4.      The definition of "Kar Guaranty" shall be added to Section 10.1 (Terms
Defined) of the Existing Note Agreement in the appropriate alphabetical order
thereof to read as follows:

""Kar Guaranty" means that certain Guaranty dated as of February 5, 2003 from
Kar Products, LLC, a Delaware limited liability company, in favor of (i) Fleet
National Bank, a national banking association, as administrative agent (in such
capacity, the "Administrative Agent") for itself and the other lending
institutions (collectively, the "Bank Lenders") which are or may become parties
to a Revolving Credit Agreement dated as of June 14, 2002 by and among the
Company, the Bank Lenders, the Administrative Agent and the Documentation Agents
(as such term is defined in the Credit Agreement) (the "Credit Agreement"), (ii)

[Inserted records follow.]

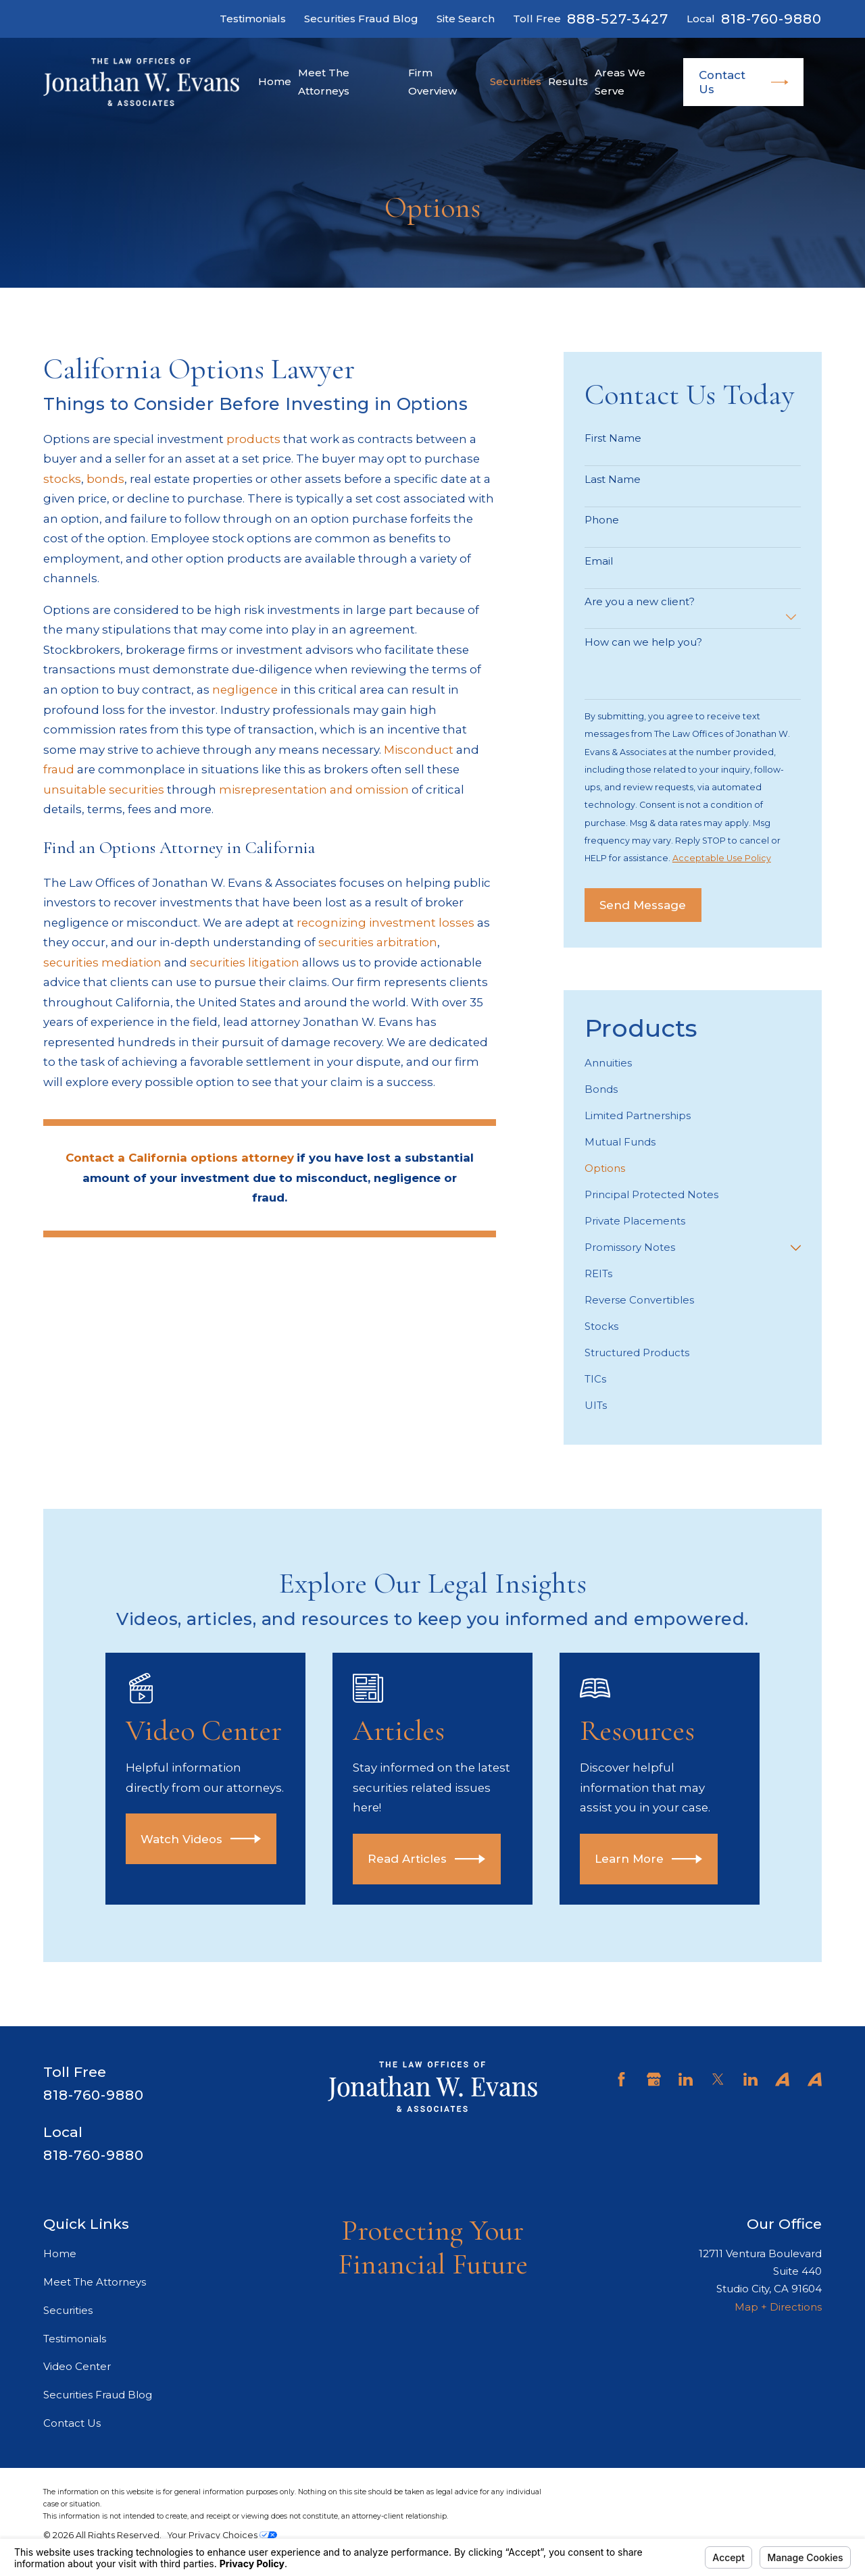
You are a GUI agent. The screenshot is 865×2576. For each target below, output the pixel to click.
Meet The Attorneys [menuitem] (323, 81)
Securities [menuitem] (515, 81)
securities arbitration (377, 942)
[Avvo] (782, 2079)
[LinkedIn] (685, 2079)
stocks (62, 479)
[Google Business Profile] (654, 2079)
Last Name (613, 479)
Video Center (77, 2366)
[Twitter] (718, 2079)
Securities (68, 2310)
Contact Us (744, 81)
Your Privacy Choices (222, 2535)
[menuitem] (693, 1063)
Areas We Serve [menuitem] (620, 81)
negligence (245, 689)
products (253, 439)
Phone (602, 520)
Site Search (466, 18)
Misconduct (418, 749)
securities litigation (244, 962)
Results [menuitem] (568, 81)
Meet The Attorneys (94, 2281)
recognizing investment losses (385, 922)
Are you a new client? (640, 602)
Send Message (642, 905)
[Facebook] (621, 2079)
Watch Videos (217, 1839)
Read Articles (446, 1859)
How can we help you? (643, 642)
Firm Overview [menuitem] (432, 81)
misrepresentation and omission (314, 789)
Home (59, 2253)
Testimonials (253, 18)
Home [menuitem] (274, 81)
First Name (613, 438)
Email (599, 561)
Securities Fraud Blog (361, 18)
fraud (58, 769)
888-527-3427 (617, 19)
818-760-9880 (771, 19)
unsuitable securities (103, 789)
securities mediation (102, 962)
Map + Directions (778, 2306)
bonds (105, 479)
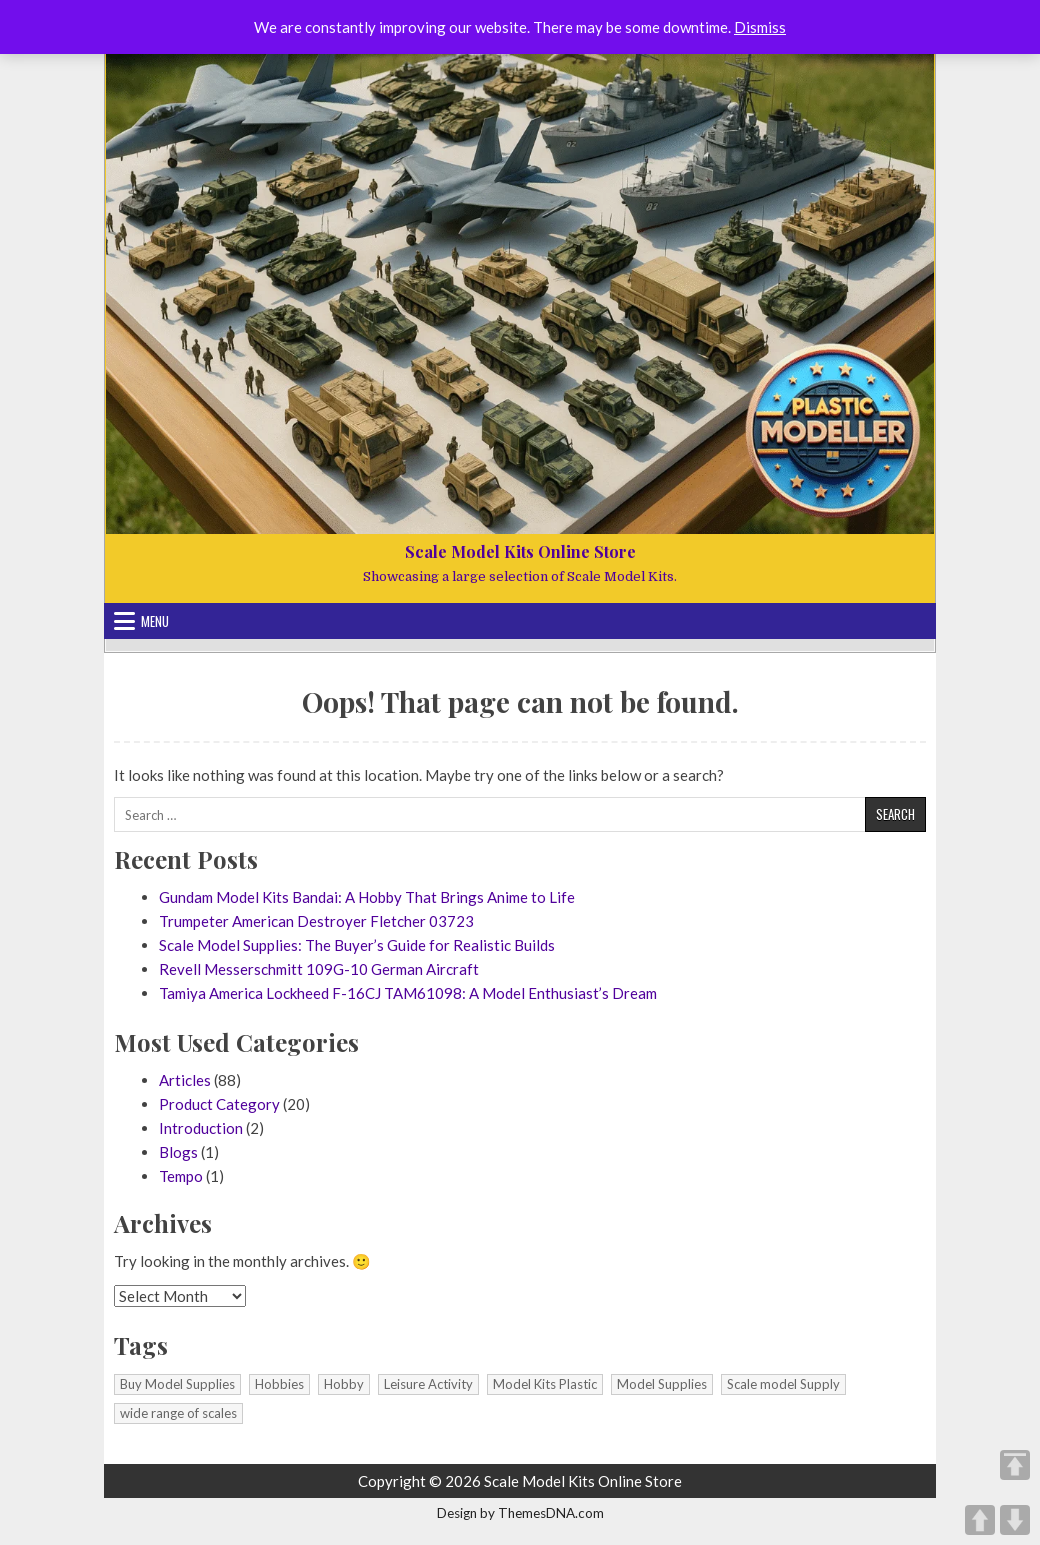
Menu (155, 621)
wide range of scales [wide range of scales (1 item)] (178, 1413)
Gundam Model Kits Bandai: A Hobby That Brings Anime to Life (367, 897)
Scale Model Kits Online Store (520, 551)
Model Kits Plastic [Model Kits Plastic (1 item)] (545, 1384)
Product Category (219, 1104)
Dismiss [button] (760, 27)
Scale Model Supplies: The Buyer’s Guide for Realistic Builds (357, 945)
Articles (185, 1080)
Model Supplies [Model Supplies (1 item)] (662, 1384)
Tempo (181, 1176)
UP (980, 1520)
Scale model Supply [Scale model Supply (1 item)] (783, 1384)
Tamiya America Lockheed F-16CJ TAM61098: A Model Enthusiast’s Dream (408, 993)
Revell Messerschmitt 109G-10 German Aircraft (319, 969)
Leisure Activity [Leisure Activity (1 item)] (428, 1384)
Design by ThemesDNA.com (520, 1513)
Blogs (178, 1152)
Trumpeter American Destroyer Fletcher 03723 (316, 921)
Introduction (201, 1128)
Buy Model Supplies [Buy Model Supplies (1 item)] (177, 1384)
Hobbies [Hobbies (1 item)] (279, 1384)
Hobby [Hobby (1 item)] (344, 1384)
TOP (1015, 1465)
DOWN (1015, 1520)
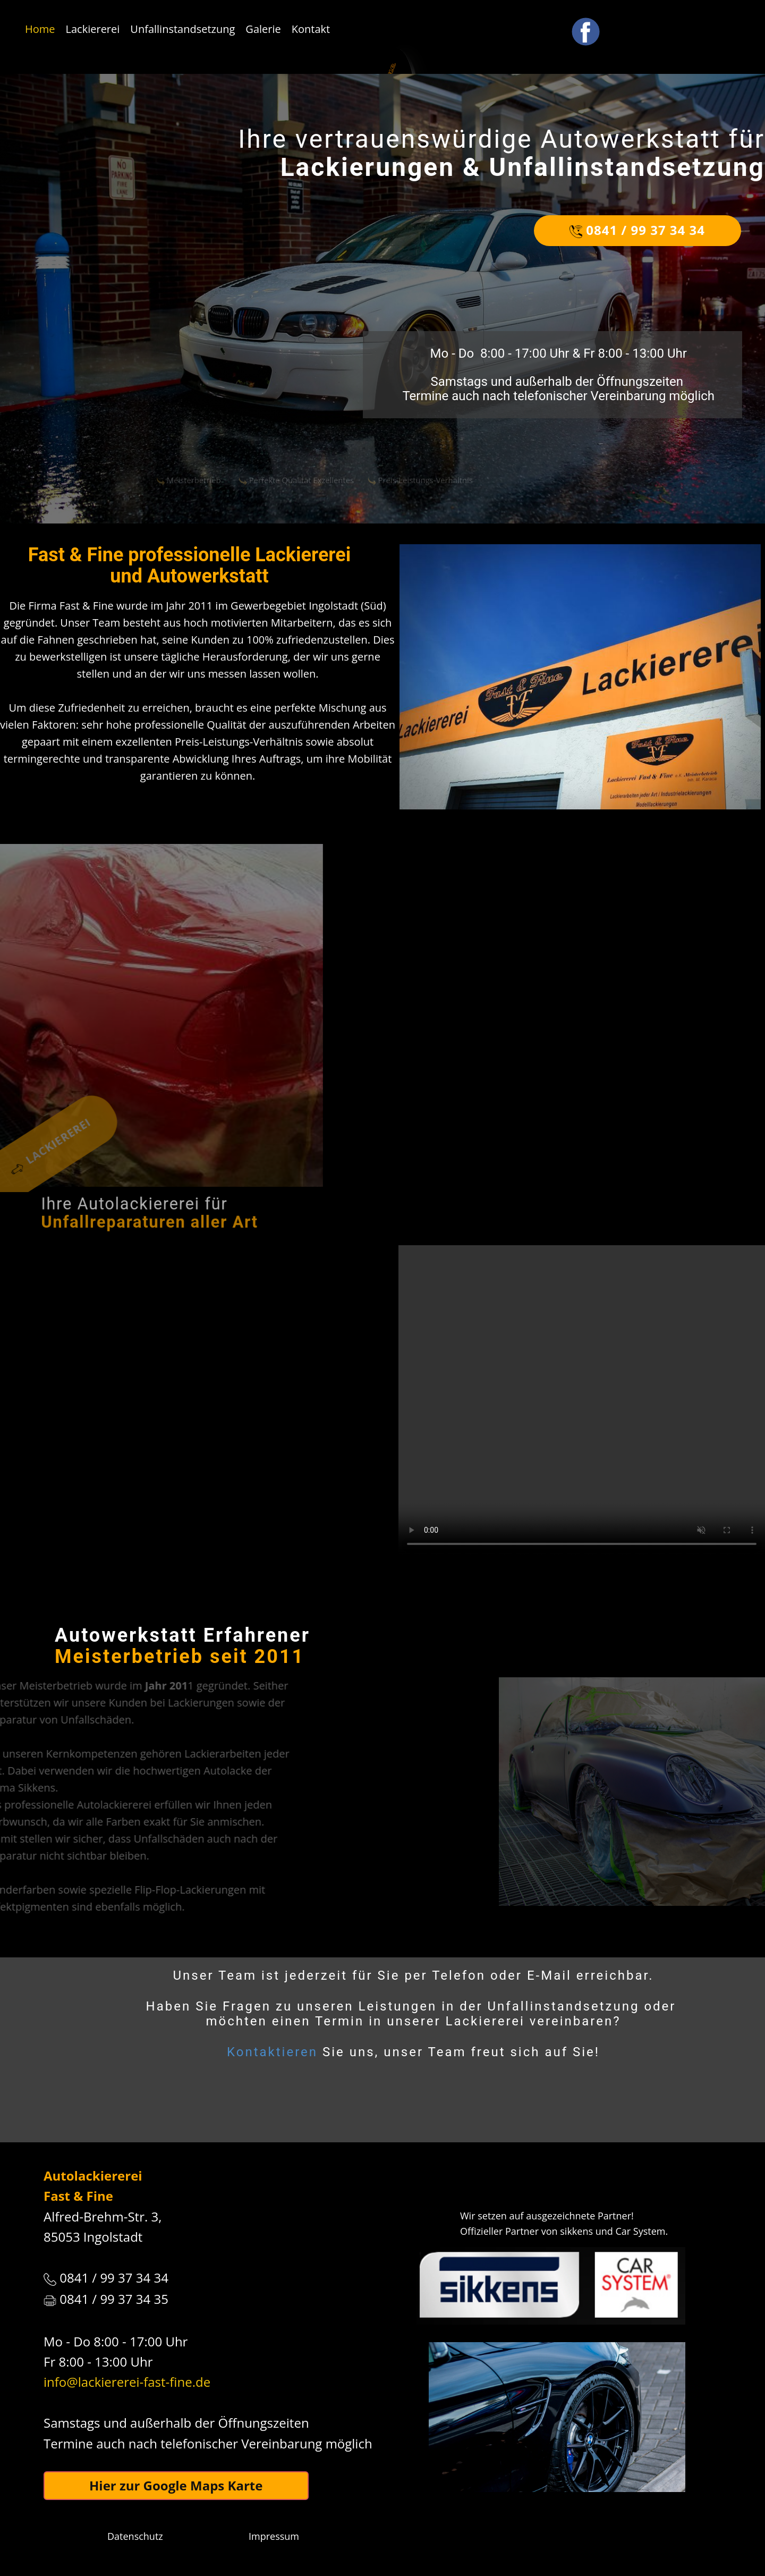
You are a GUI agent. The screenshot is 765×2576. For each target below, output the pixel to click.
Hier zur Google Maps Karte (175, 2485)
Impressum (274, 2536)
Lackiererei (93, 29)
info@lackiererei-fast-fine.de (127, 2382)
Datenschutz (135, 2536)
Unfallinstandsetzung (182, 29)
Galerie (262, 29)
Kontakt (311, 29)
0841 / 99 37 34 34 (637, 230)
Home (40, 29)
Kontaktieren (272, 2052)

each of the Bank Lenders, (iii) each of the holders of the Notes and (iv) each
of the other financial institutions named therein, guarantying the payment and
other obligations of the Company under the Credit Agreement, the Note Agreement
and the other agreements listed therein (including (x) the Note Purchase
Agreement dated as of December 1, 1995, by and among the Company and each of the
purchasers listed on Schedule A attached thereto (the "1995 Note Agreement") and
(y) the separate Note Agreements, each dated as of November 12, 1999, by and
among 3031786 Nova Scotia Company, a Nova Scotia company, the Company as
guarantor and each of the purchasers listed on Schedule A attached thereto
(collectively, the "Nova Scotia Agreement"))."